— Exercise directions —
In the records that come next, find every line with "Maps". Return those lines.

[Page layout parsing data]
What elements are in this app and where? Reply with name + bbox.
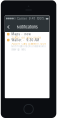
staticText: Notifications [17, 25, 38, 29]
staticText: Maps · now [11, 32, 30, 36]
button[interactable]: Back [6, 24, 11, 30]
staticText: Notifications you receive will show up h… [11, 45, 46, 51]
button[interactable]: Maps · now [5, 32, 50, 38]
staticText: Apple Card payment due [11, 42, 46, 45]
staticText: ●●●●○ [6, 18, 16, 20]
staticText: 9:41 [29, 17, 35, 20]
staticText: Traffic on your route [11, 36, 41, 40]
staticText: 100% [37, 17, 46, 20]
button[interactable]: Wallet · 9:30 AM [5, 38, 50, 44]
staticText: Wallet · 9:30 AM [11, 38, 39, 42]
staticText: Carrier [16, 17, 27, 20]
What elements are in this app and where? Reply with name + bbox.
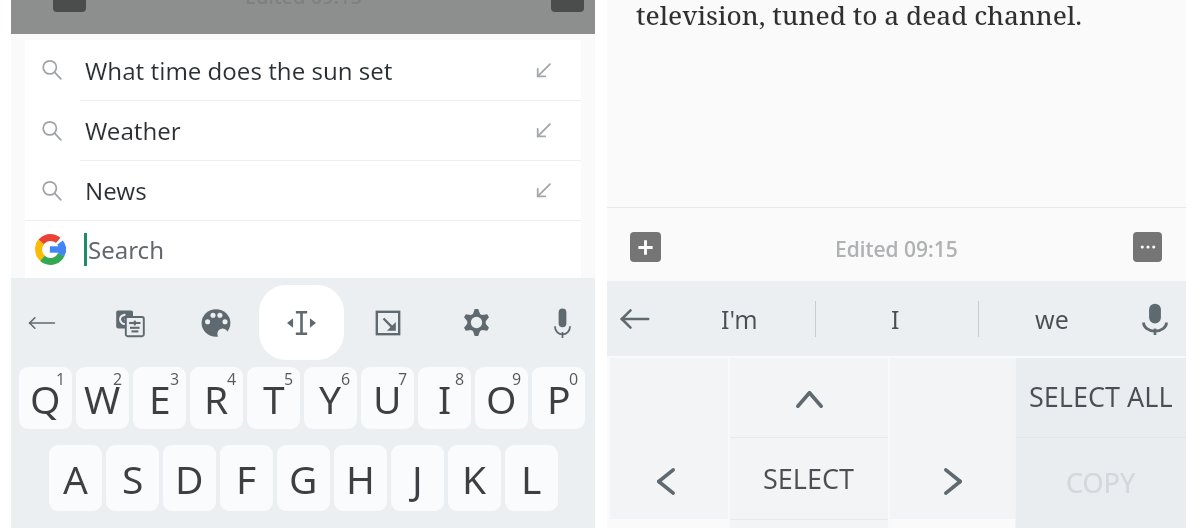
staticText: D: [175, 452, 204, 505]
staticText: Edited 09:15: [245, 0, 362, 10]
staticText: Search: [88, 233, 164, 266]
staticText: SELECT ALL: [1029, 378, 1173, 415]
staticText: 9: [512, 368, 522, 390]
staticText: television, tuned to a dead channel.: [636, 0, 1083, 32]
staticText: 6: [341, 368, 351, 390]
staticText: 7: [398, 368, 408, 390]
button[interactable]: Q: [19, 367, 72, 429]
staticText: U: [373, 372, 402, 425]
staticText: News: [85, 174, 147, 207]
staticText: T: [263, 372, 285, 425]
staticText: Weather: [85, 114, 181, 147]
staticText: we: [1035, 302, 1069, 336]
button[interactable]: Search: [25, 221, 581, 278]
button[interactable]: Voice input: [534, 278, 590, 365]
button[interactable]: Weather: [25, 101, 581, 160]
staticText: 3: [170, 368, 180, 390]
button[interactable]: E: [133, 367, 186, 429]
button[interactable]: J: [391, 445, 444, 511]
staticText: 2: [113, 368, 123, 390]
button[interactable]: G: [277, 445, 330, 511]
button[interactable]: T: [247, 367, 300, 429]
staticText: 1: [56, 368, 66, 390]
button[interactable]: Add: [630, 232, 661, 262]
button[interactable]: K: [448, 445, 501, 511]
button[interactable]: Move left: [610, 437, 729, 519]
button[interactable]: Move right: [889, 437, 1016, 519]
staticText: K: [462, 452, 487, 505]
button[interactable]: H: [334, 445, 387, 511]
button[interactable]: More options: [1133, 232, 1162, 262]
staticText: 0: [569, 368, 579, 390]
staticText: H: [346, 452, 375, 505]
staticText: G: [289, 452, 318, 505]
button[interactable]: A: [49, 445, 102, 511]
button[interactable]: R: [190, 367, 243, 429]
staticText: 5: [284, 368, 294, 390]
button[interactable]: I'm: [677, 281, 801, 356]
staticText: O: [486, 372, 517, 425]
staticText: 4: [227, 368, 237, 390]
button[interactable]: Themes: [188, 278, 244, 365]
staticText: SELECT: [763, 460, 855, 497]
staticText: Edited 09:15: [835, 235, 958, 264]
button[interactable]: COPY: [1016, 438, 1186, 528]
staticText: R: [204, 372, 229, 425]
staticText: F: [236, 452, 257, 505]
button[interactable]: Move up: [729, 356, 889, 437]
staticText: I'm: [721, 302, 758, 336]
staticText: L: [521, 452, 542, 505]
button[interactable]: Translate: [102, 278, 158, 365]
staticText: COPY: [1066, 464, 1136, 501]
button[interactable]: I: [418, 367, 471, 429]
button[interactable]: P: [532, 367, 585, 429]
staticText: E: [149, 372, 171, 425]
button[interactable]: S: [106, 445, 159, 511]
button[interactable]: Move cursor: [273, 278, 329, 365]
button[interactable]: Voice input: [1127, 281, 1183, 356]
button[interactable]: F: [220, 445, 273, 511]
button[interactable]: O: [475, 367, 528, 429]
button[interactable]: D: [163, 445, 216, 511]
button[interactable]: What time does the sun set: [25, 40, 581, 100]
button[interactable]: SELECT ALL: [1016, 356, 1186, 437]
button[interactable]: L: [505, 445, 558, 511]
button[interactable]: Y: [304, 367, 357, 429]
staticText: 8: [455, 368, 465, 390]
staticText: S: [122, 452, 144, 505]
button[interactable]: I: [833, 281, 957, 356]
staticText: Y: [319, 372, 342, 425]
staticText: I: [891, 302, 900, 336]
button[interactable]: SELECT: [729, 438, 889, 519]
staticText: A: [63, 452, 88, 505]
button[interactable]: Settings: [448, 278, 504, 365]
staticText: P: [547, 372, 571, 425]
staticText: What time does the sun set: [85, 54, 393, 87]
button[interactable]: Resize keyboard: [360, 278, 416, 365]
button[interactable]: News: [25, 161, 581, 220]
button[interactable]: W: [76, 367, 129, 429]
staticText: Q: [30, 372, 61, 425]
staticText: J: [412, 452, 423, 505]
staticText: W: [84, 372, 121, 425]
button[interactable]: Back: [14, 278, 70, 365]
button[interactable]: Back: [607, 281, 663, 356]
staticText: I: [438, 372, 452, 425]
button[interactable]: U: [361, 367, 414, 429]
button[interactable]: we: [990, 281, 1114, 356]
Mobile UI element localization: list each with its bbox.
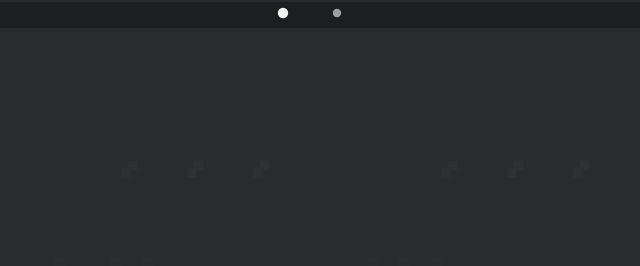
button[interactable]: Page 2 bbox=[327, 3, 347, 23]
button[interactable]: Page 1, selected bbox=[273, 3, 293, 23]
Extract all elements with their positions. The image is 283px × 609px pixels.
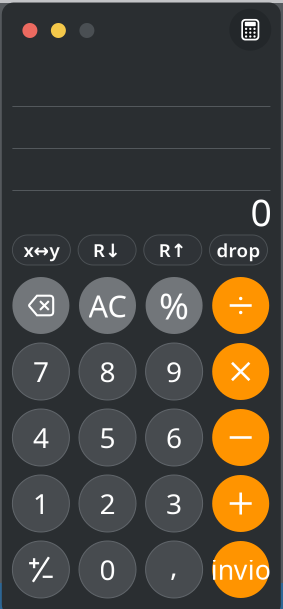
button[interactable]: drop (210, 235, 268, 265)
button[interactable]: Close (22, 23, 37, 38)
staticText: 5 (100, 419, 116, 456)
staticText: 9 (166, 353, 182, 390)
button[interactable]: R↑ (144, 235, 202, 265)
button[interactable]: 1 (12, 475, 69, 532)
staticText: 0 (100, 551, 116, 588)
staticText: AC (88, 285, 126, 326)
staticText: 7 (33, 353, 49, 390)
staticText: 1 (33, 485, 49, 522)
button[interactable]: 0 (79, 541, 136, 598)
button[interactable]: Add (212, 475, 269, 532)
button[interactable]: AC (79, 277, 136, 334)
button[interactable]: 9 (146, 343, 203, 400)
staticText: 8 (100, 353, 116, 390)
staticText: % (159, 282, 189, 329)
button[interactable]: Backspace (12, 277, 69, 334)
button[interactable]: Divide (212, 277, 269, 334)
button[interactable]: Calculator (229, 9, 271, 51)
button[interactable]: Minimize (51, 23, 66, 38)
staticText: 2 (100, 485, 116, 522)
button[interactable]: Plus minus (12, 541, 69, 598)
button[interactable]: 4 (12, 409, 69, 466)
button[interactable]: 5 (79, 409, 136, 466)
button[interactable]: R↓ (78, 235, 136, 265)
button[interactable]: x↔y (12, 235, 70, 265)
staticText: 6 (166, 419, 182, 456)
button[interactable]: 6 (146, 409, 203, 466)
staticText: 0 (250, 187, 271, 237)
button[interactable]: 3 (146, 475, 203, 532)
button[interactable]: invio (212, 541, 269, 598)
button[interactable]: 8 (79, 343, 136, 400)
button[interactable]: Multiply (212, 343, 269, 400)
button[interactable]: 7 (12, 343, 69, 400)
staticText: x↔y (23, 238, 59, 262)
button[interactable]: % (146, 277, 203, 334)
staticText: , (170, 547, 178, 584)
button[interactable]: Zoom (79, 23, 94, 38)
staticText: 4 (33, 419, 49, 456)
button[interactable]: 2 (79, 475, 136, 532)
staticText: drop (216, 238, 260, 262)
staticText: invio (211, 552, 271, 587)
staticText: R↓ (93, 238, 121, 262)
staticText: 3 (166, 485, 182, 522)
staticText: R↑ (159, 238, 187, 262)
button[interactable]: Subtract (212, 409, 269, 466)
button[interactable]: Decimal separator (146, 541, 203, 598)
* * *
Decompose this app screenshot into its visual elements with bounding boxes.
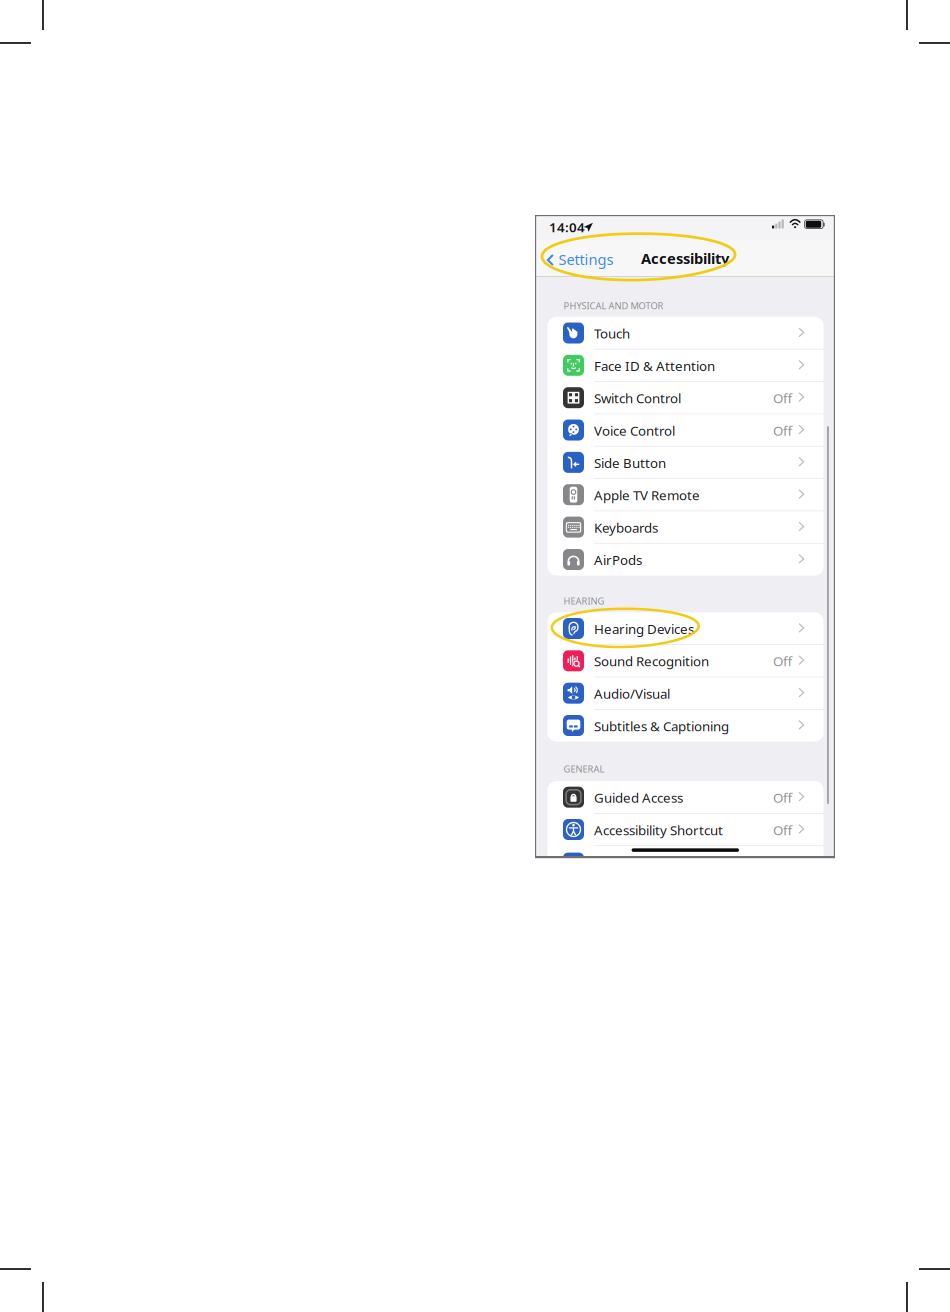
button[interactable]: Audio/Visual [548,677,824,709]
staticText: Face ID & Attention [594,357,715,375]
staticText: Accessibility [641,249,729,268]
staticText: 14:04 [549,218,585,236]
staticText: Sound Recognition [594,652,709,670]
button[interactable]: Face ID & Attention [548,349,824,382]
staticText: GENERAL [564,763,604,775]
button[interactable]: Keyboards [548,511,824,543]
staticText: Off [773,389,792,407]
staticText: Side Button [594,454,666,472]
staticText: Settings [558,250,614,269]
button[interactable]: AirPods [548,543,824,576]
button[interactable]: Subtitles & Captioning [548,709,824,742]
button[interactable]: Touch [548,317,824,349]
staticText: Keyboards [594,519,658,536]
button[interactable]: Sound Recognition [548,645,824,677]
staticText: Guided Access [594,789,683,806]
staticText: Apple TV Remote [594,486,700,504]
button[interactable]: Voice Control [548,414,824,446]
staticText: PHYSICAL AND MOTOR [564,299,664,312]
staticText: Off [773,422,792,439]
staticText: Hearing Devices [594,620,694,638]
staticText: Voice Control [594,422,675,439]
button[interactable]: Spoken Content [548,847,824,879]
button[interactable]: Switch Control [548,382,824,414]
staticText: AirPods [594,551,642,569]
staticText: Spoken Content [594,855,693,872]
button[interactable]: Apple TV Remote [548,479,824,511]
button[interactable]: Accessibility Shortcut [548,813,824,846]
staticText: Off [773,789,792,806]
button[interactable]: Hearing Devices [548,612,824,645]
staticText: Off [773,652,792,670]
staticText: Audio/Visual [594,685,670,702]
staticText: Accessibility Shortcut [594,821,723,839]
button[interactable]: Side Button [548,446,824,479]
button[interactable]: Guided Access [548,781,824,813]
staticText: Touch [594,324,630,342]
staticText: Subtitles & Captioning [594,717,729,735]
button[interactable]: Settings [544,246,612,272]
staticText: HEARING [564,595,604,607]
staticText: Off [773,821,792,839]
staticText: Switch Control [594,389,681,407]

— Your response —
staticText: Maps · now [11, 32, 30, 36]
button[interactable]: Maps · now [5, 32, 50, 38]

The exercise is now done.